HA! yeah right! Alternates > St. Patty unis



OKane730 said:


> Well we won't wear them for long.


Thank the lord.


----------



## AMΣRICAN GOD™ (Jun 4, 2005)

OKane730 said:


> I kinda like them, remind my of LeBron's highschool jersey


I thought they were the St. Mary/St. Vincent jerseys!

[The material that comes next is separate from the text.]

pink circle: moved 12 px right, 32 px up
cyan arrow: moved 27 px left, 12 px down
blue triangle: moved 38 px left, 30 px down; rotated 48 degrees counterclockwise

EDIT: Why is Wally there? Why not a vet or a young player like Delonte.


----------



## #1AntoineWalkerFan (Mar 10, 2005)

those are the ugliest things ive ever seen in my life


----------



## Floods (Oct 25, 2005)

#1AntoineWalkerFan said:


> those are the ugliest things ive ever seen in my life


don't know about that, Grizz uniforms are ugly *******s.


----------



## OKane730 (Mar 3, 2006)

TheBigDonut said:


> don't know about that, Grizz uniforms are ugly *******s.



Yea, definatley...


----------



## Aznboi812 (Nov 9, 2005)

i wonder how does the bulls jersey would look in green? Any jersey is better than that knicks' hard classic


----------



## Floods (Oct 25, 2005)

Aznboi812 said:


> i wonder how does the bulls jersey would look in green? Any jersey is better than that knicks' hard classic


Bulls unis look like the red ones, except green. Weird yeah.


----------



## Floods (Oct 25, 2005)

OKane730 said:


> Yea, definatley...


whoever thought them things up needs to be back-handed across the face. Bucks are pretty bad too.


----------



## Aznboi812 (Nov 9, 2005)

::hides his Grizzlies Jersey under his bed::

Yea I know right they were ugly.


----------



## OKane730 (Mar 3, 2006)

Aznboi812 said:


> ::hides his Grizzlies Jersey under his bed::
> 
> Yea I know right they were ugly.



lol, yea the bucks jerseys are even worse I think


----------